DATA RECORDS |
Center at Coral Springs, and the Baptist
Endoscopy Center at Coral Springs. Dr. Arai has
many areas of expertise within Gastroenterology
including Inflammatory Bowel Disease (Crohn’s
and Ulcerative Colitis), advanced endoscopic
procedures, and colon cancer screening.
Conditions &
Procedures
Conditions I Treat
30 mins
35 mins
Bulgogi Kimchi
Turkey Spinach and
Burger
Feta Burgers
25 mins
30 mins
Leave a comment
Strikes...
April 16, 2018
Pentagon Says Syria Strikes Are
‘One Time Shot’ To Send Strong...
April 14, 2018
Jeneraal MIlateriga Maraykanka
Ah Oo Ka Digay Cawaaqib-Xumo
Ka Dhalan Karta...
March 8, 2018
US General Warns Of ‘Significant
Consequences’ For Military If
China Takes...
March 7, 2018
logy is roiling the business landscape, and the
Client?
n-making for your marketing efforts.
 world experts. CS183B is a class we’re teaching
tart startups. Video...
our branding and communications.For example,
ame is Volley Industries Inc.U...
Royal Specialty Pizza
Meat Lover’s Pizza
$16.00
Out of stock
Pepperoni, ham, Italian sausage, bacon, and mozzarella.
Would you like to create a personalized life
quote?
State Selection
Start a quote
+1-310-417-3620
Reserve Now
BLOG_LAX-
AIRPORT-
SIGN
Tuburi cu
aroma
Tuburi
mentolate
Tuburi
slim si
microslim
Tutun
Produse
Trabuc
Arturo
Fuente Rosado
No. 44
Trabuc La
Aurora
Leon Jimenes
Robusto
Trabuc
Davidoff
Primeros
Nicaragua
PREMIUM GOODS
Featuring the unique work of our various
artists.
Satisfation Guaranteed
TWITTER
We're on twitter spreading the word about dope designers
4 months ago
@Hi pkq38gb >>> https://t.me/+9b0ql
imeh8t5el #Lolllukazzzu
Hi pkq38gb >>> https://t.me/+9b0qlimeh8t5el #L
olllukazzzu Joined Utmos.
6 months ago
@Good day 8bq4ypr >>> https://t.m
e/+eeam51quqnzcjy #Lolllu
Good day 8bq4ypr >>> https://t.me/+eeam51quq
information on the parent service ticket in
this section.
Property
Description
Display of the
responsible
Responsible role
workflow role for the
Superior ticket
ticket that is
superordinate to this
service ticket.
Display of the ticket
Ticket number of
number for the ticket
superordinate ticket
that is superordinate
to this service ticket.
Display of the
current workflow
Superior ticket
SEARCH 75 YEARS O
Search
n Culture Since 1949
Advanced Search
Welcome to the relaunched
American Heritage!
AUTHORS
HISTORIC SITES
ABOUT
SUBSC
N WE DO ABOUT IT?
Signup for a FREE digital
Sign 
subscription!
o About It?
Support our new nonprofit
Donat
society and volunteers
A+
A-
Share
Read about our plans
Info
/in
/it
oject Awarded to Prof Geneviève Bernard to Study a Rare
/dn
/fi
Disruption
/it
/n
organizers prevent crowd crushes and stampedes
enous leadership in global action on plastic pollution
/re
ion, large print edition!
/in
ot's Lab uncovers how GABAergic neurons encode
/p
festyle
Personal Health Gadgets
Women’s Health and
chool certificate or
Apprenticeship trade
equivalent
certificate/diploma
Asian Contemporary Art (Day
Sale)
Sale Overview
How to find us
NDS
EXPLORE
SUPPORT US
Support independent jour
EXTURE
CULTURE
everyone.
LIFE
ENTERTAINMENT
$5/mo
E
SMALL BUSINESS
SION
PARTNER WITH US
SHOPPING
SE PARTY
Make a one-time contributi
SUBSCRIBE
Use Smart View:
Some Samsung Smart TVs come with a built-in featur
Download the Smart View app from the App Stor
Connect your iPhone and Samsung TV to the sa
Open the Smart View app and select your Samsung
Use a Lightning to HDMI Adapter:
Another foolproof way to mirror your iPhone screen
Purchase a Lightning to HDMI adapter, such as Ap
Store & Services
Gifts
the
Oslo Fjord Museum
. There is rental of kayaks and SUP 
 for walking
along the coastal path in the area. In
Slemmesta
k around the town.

TASK DESCRIPTION | Restate each line of the records above without any deviation.

EXERCISE OUTPUT |
Center at Coral Springs, and the Baptist
Endoscopy Center at Coral Springs. Dr. Arai has
many areas of expertise within Gastroenterology
including Inflammatory Bowel Disease (Crohn’s
and Ulcerative Colitis), advanced endoscopic
procedures, and colon cancer screening.
Conditions &
Procedures
Conditions I Treat
30 mins
35 mins
Bulgogi Kimchi
Turkey Spinach and
Burger
Feta Burgers
25 mins
30 mins
Leave a comment
Strikes...
April 16, 2018
Pentagon Says Syria Strikes Are
‘One Time Shot’ To Send Strong...
April 14, 2018
Jeneraal MIlateriga Maraykanka
Ah Oo Ka Digay Cawaaqib-Xumo
Ka Dhalan Karta...
March 8, 2018
US General Warns Of ‘Significant
Consequences’ For Military If
China Takes...
March 7, 2018
logy is roiling the business landscape, and the
Client?
n-making for your marketing efforts.
 world experts. CS183B is a class we’re teaching
tart startups. Video...
our branding and communications.For example,
ame is Volley Industries Inc.U...
Royal Specialty Pizza
Meat Lover’s Pizza
$16.00
Out of stock
Pepperoni, ham, Italian sausage, bacon, and mozzarella.
Would you like to create a personalized life
quote?
State Selection
Start a quote
+1-310-417-3620
Reserve Now
BLOG_LAX-
AIRPORT-
SIGN
Tuburi cu
aroma
Tuburi
mentolate
Tuburi
slim si
microslim
Tutun
Produse
Trabuc
Arturo
Fuente Rosado
No. 44
Trabuc La
Aurora
Leon Jimenes
Robusto
Trabuc
Davidoff
Primeros
Nicaragua
PREMIUM GOODS
Featuring the unique work of our various
artists.
Satisfation Guaranteed
TWITTER
We're on twitter spreading the word about dope designers
4 months ago
@Hi pkq38gb >>> https://t.me/+9b0ql
imeh8t5el #Lolllukazzzu
Hi pkq38gb >>> https://t.me/+9b0qlimeh8t5el #L
olllukazzzu Joined Utmos.
6 months ago
@Good day 8bq4ypr >>> https://t.m
e/+eeam51quqnzcjy #Lolllu
Good day 8bq4ypr >>> https://t.me/+eeam51quq
information on the parent service ticket in
this section.
Property
Description
Display of the
responsible
Responsible role
workflow role for the
Superior ticket
ticket that is
superordinate to this
service ticket.
Display of the ticket
Ticket number of
number for the ticket
superordinate ticket
that is superordinate
to this service ticket.
Display of the
current workflow
Superior ticket
SEARCH 75 YEARS O
Search
n Culture Since 1949
Advanced Search
Welcome to the relaunched
American Heritage!
AUTHORS
HISTORIC SITES
ABOUT
SUBSC
N WE DO ABOUT IT?
Signup for a FREE digital
Sign 
subscription!
o About It?
Support our new nonprofit
Donat
society and volunteers
A+
A-
Share
Read about our plans
Info
/in
/it
oject Awarded to Prof Geneviève Bernard to Study a Rare
/dn
/fi
Disruption
/it
/n
organizers prevent crowd crushes and stampedes
enous leadership in global action on plastic pollution
/re
ion, large print edition!
/in
ot's Lab uncovers how GABAergic neurons encode
/p
festyle
Personal Health Gadgets
Women’s Health and
chool certificate or
Apprenticeship trade
equivalent
certificate/diploma
Asian Contemporary Art (Day
Sale)
Sale Overview
How to find us
NDS
EXPLORE
SUPPORT US
Support independent jour
EXTURE
CULTURE
everyone.
LIFE
ENTERTAINMENT
$5/mo
E
SMALL BUSINESS
SION
PARTNER WITH US
SHOPPING
SE PARTY
Make a one-time contributi
SUBSCRIBE
Use Smart View:
Some Samsung Smart TVs come with a built-in featur
Download the Smart View app from the App Stor
Connect your iPhone and Samsung TV to the sa
Open the Smart View app and select your Samsung
Use a Lightning to HDMI Adapter:
Another foolproof way to mirror your iPhone screen
Purchase a Lightning to HDMI adapter, such as Ap
Store & Services
Gifts
the
Oslo Fjord Museum
. There is rental of kayaks and SUP 
 for walking
along the coastal path in the area. In
Slemmesta
k around the town.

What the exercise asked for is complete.